ESCRT ‐ III Subunit CHMP4C Regulates Angiogenesis by Targeting Endocytic Trafficking of GSK3β

ABSTRACT Angiogenesis is critical for tissue repair in chronic ischemia. Chromatin modified protein 4C (CHMP4C), a subunit of the endosomal sorting complex required for transport ‐III (ESCRT‐III), is involved in endocytic progress and cell proliferation. Recent evidence suggests ESCRT‐III plays a vital role in endothelial function. This study aimed to determine the role of endothelial CHMP4C in angiogenesis, as well as the underlying molecular mechanisms. Hind‐limb ischemia (HLI) was surgically induced in both CHMP4C −/− mice and wild‐type C57BL/6J mice. Loss of CHMP4C was associated with significant decreases in blood perfusion and post‐ischemia capillary density. In vitro, knockdown of CHMP4C by small interfering RNAs (siRNAs) impaired the angiogenic and proliferative functions of endothelial cells (ECs) and induced G1/S cell cycle arrest under hypoxic conditions. RNA‐Seq data and further analysis revealed repression of the Wnt/β‐catenin pathway and hyperactivation of GSK3β in CHMP4C‐deficiency ECs.

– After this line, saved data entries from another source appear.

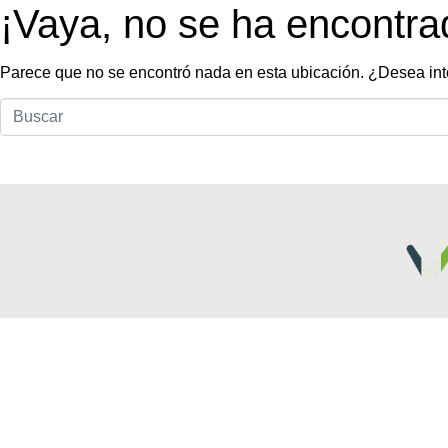
¡Vaya, no se ha encontra
Parece que no se encontró nada en esta ubicación. ¿Desea in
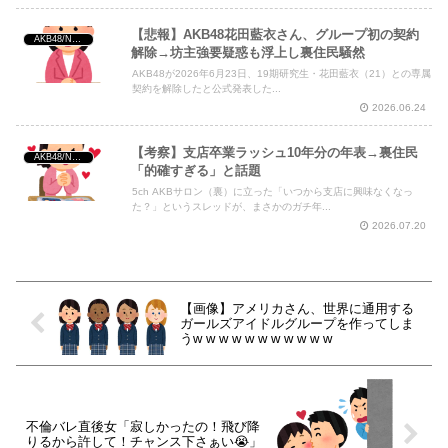
【悲報】AKB48花田藍衣さん、グループ初の契約
AKB48/NGT48/他アイドル
解除→坊主強要疑惑も浮上し裏住民騒然
AKB48が2026年6月23日、19期研究生・花田藍衣（21）との専属
契約を解除したと公式発表した...
2026.06.24
【考察】支店卒業ラッシュ10年分の年表→裏住民
AKB48/NGT48/他アイドル
「的確すぎる」と話題
5ch AKBサロン（裏）に立った「いつから支店に興味なくなっ
た？」というスレッドが、まさかのガチ年...
2026.07.20
【画像】アメリカさん、世界に通用する
ガールズアイドルグループを作ってしま
うw w w w w w w w w w w
不倫バレ直後女「寂しかったの！飛び降
りるから許して！チャンス下さぁい😭」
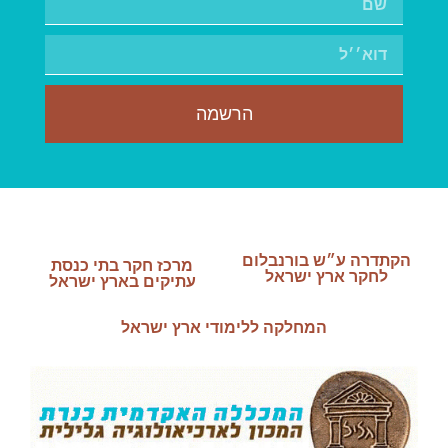
הרשמה
הקתדרה ע״ש בורנבלום
מרכז חקר בתי כנסת
לחקר ארץ ישראל
עתיקים בארץ ישראל
המחלקה ללימודי ארץ ישראל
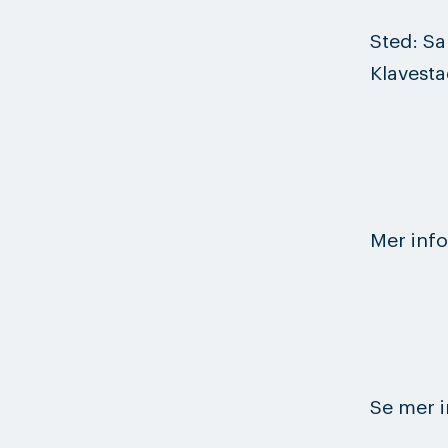
Sted: Sa
Klavest
Mer inf
Se mer i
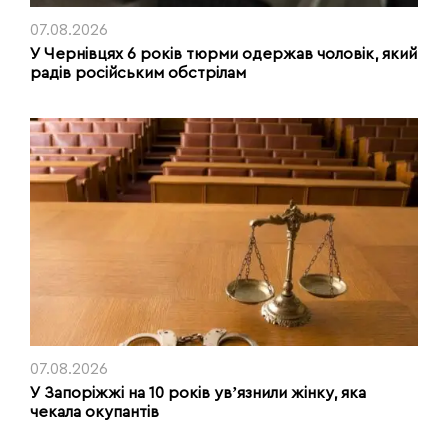
07.08.2026
У Чернівцях 6 років тюрми одержав чоловік, який
радів російським обстрілам
07.08.2026
У Запоріжжі на 10 років увʼязнили жінку, яка
чекала окупантів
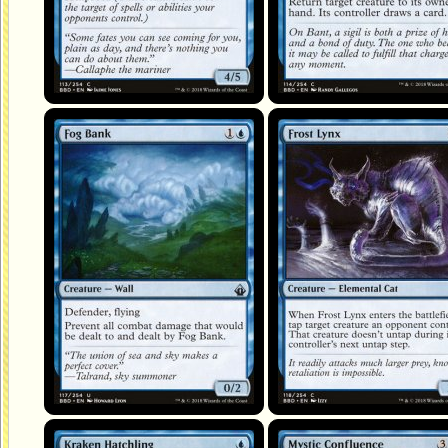
Banc de brouillard
Lynx de gel
Progéniture kraken
Confluence mystique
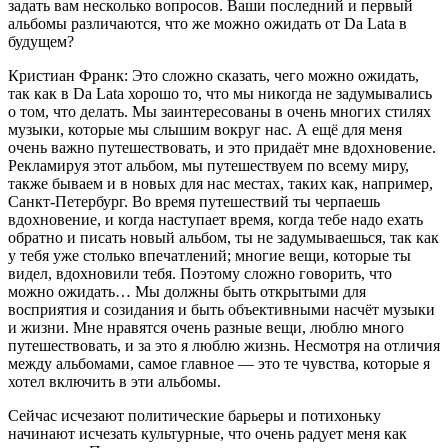
задать вам несколько вопросов. Ваши последний и первый
альбомы различаются, что же можно ожидать от Da Lata в
будущем?
Кристиан Франк
: Это сложно сказать, чего можно ожидать,
так как в Da Lata хорошо то, что мы никогда не задумывались
о том, что делать. Мы заинтересованы в очень многих стилях
музыки, которые мы слышим вокруг нас. А ещё для меня
очень важно путешествовать, и это придаёт мне вдохновение.
Рекламируя этот альбом, мы путешествуем по всему миру,
также бываем и в новых для нас местах, таких как, например,
Санкт-Петербург. Во время путешествий ты черпаешь
вдохновение, и когда наступает время, когда тебе надо ехать
обратно и писать новый альбом, ты не задумываешься, так как
у тебя уже столько впечатлений; многие вещи, которые ты
видел, вдохновили тебя. Поэтому сложно говорить, что
можно ожидать… Мы должны быть открытыми для
восприятия и созидания и быть объективными насчёт музыки
и жизни. Мне нравятся очень разные вещи, люблю много
путешествовать, и за это я люблю жизнь. Несмотря на отличия
между альбомами, самое главное — это те чувства, которые я
хотел включить в эти альбомы.
Сейчас исчезают политические барьеры и потихоньку
начинают исчезать культурные, что очень радует меня как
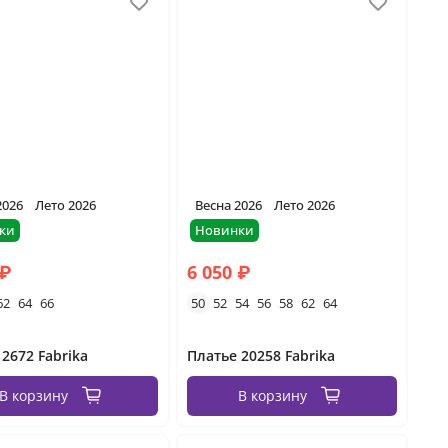
2026
Лето 2026
Весна 2026
Лето 2026
ки
Новинки
 ₽
6 050 ₽
62
64
66
50
52
54
56
58
62
64
 2672 Fabrika
Платье 20258 Fabrika
В корзину
В корзину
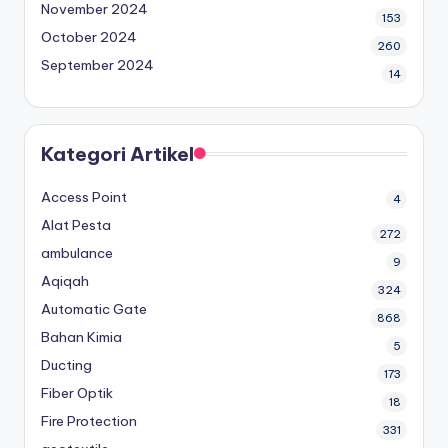
November 2024
153
October 2024
260
September 2024
14
Kategori Artikel
Access Point
4
Alat Pesta
272
ambulance
9
Aqiqah
324
Automatic Gate
868
Bahan Kimia
5
Ducting
173
Fiber Optik
18
Fire Protection
331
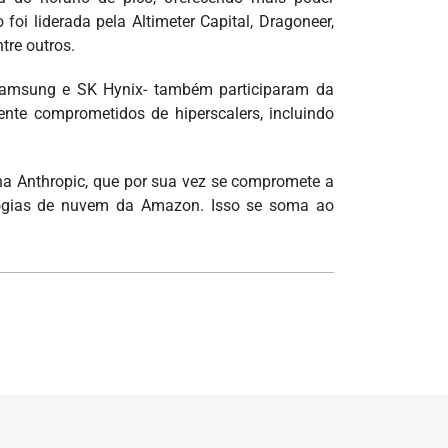
oi liderada pela Altimeter Capital, Dragoneer,
tre outros.
n,Samsung e SK Hynix- também participaram da
nte comprometidos de hiperscalers, incluindo
s na Anthropic, que por sua vez se compromete a
ogias de nuvem da Amazon. Isso se soma ao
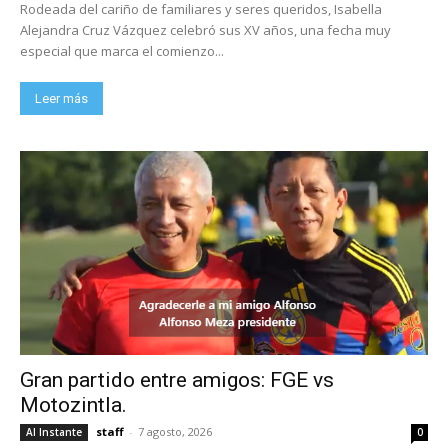
Rodeada del cariño de familiares y seres queridos, Isabella
Alejandra Cruz Vázquez celebró sus XV años, una fecha muy
especial que marca el comienzo...
Leer más
Gran partido entre amigos: FGE vs
Motozintla.
staff
-
7 agosto, 2026
Al Instante
0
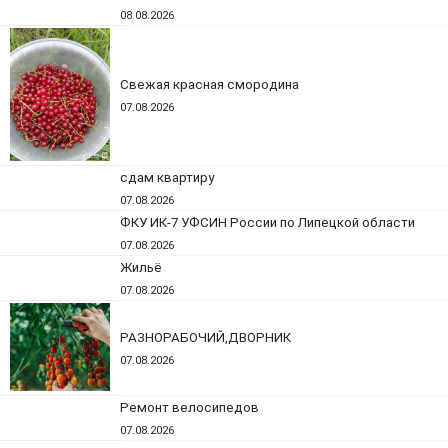
08.08.2026
Свежая красная смородина
07.08.2026
сдам квартиру
07.08.2026
ФКУ ИК-7 УФСИН России по Липецкой области
07.08.2026
Жильё
07.08.2026
РАЗНОРАБОЧИЙ,ДВОРНИК
07.08.2026
Ремонт велосипедов
07.08.2026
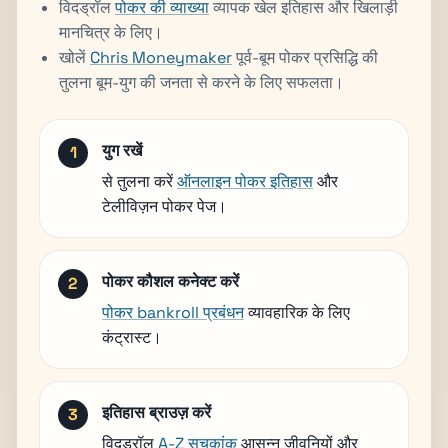
विदड्रॉल
पोकर की व्याख्या
व्यापक खेल इतिहास और खिलाड़ी
मानचित्र के लिए।
खोलें
Chris Moneymaker
पूर्व-बूम पोकर प्रसिद्धि की
तुलना बूम-युग की जनता से करने के लिए सफलता।
युग रखें
से तुलना करें
ऑनलाइन पोकर इतिहास
और
टेलीविज़न पोकर पेज।
पोकर कौशल कनेक्ट करें
पोकर bankroll प्रबंधन
व्यावहारिक के लिए
कंट्रास्ट।
इतिहास ब्राउज़ करें
विदड्रॉल
A-Z सूचकांक
आसन्न जीवनियों और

Selective inhibition of GSK3β significantly ameliorated the inhibitory effects of CHMP4C deficiency on the Wnt/β‐catenin pathway and proliferative functions in vitro. Electron microscopy and immunohistochemical colocalization analysis further revealed that CHMP4C deficiency impedes endocytic trafficking of GSK3β. Overall, these findings reveal that CHMP4C regulates angiogenesis by modulating endocytic trafficking of GSK3β, indentifying it as a potential therapeutic target for ischemic diseases.